● **WHAT THE TASK REQUIRES**
Could you retype every line of the data underneath without altering anything?

● **AVAILABLE DATA**
..............................

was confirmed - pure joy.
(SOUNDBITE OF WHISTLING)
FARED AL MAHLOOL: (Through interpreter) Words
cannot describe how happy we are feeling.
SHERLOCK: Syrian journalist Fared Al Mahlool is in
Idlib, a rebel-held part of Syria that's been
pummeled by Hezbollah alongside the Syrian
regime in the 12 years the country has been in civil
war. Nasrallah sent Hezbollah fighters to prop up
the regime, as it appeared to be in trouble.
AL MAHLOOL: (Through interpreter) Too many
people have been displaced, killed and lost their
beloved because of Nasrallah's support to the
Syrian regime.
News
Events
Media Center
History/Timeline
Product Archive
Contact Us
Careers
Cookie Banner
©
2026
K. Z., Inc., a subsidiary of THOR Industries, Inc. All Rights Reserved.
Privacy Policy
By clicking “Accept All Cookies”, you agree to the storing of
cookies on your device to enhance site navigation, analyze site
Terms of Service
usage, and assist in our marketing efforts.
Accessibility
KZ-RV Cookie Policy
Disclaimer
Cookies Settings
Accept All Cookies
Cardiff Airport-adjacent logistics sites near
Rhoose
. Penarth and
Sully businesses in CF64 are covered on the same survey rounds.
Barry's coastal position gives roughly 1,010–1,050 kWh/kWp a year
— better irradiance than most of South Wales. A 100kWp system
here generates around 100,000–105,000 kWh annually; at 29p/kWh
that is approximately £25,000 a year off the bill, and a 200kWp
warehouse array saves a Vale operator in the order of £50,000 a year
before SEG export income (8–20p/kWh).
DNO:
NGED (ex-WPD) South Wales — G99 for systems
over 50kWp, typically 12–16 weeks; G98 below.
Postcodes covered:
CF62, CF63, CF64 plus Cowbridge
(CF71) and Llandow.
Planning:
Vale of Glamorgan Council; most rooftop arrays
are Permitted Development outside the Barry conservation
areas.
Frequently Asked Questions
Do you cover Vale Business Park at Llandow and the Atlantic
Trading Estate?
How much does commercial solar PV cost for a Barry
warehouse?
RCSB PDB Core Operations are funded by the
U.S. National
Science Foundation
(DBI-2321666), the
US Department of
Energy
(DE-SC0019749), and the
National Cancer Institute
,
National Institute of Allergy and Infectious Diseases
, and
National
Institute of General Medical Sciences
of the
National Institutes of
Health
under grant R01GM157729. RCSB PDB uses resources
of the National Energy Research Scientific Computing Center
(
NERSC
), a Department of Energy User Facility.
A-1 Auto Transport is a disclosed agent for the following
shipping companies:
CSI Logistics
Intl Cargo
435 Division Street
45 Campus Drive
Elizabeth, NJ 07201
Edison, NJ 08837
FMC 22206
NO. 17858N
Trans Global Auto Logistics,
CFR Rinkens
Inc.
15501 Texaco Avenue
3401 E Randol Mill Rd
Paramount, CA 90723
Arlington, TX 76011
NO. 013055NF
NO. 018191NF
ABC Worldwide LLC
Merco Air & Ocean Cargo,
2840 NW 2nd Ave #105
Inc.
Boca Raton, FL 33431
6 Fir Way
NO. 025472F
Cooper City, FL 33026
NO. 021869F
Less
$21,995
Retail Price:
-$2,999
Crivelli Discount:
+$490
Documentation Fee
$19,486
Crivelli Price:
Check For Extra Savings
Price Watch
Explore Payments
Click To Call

..............................

● **WORKED SOLUTION**
was confirmed - pure joy.
(SOUNDBITE OF WHISTLING)
FARED AL MAHLOOL: (Through interpreter) Words
cannot describe how happy we are feeling.
SHERLOCK: Syrian journalist Fared Al Mahlool is in
Idlib, a rebel-held part of Syria that's been
pummeled by Hezbollah alongside the Syrian
regime in the 12 years the country has been in civil
war. Nasrallah sent Hezbollah fighters to prop up
the regime, as it appeared to be in trouble.
AL MAHLOOL: (Through interpreter) Too many
people have been displaced, killed and lost their
beloved because of Nasrallah's support to the
Syrian regime.
News
Events
Media Center
History/Timeline
Product Archive
Contact Us
Careers
Cookie Banner
©
2026
K. Z., Inc., a subsidiary of THOR Industries, Inc. All Rights Reserved.
Privacy Policy
By clicking “Accept All Cookies”, you agree to the storing of
cookies on your device to enhance site navigation, analyze site
Terms of Service
usage, and assist in our marketing efforts.
Accessibility
KZ-RV Cookie Policy
Disclaimer
Cookies Settings
Accept All Cookies
Cardiff Airport-adjacent logistics sites near
Rhoose
. Penarth and
Sully businesses in CF64 are covered on the same survey rounds.
Barry's coastal position gives roughly 1,010–1,050 kWh/kWp a year
— better irradiance than most of South Wales. A 100kWp system
here generates around 100,000–105,000 kWh annually; at 29p/kWh
that is approximately £25,000 a year off the bill, and a 200kWp
warehouse array saves a Vale operator in the order of £50,000 a year
before SEG export income (8–20p/kWh).
DNO:
NGED (ex-WPD) South Wales — G99 for systems
over 50kWp, typically 12–16 weeks; G98 below.
Postcodes covered:
CF62, CF63, CF64 plus Cowbridge
(CF71) and Llandow.
Planning:
Vale of Glamorgan Council; most rooftop arrays
are Permitted Development outside the Barry conservation
areas.
Frequently Asked Questions
Do you cover Vale Business Park at Llandow and the Atlantic
Trading Estate?
How much does commercial solar PV cost for a Barry
warehouse?
RCSB PDB Core Operations are funded by the
U.S. National
Science Foundation
(DBI-2321666), the
US Department of
Energy
(DE-SC0019749), and the
National Cancer Institute
,
National Institute of Allergy and Infectious Diseases
, and
National
Institute of General Medical Sciences
of the
National Institutes of
Health
under grant R01GM157729. RCSB PDB uses resources
of the National Energy Research Scientific Computing Center
(
NERSC
), a Department of Energy User Facility.
A-1 Auto Transport is a disclosed agent for the following
shipping companies:
CSI Logistics
Intl Cargo
435 Division Street
45 Campus Drive
Elizabeth, NJ 07201
Edison, NJ 08837
FMC 22206
NO. 17858N
Trans Global Auto Logistics,
CFR Rinkens
Inc.
15501 Texaco Avenue
3401 E Randol Mill Rd
Paramount, CA 90723
Arlington, TX 76011
NO. 013055NF
NO. 018191NF
ABC Worldwide LLC
Merco Air & Ocean Cargo,
2840 NW 2nd Ave #105
Inc.
Boca Raton, FL 33431
6 Fir Way
NO. 025472F
Cooper City, FL 33026
NO. 021869F
Less
$21,995
Retail Price:
-$2,999
Crivelli Discount:
+$490
Documentation Fee
$19,486
Crivelli Price:
Check For Extra Savings
Price Watch
Explore Payments
Click To Call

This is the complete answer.